Per quanto riguarda il servizio pubblico radio-televisivo, “è ormai dimostrato che Tg1 e Tg5, su cui si forma l’opinione della maggioranza delle persone, di fatto non sono più un sistema informativo. Ci sono interi fenomeni concreti, di massa, non minoritari o di nicchia, che vengono nascosti. Penso alla Fiom ma anche al milione e mezzo di firme raccolte per l’acqua pubblica senza nemmeno un minuto di telegiornale pubblico. Ormai viene raccontato un paese completamente diverso da quello che esiste. Se chiude il manifesto, se si censura la Gabanelli non vengono spenti singoli giornali o giornalisti ma vengono censurati pezzi sempre più ampi di società finché la società stessa non è più rappresentata”.

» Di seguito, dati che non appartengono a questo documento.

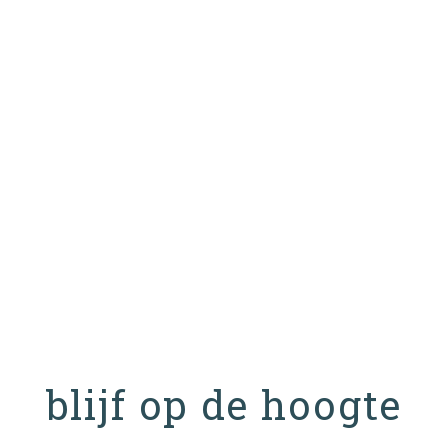
blijf op de hoogte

“Oggi la selezione della classe dirigente la fa direttamente il mondo dell’impresa che, senza demonizzazioni, è strutturalmente portatore di conflitti di interesse. Se non altro perché la cultura di impresa non è la cultura dello stato. Però non c’è buona politica senza buona cultura. Puoi anche fare ministro un regista o un professore ma se hai impoverito tutti gli strumenti culturali ormai il canale tra politica e saperi è prosciugato”.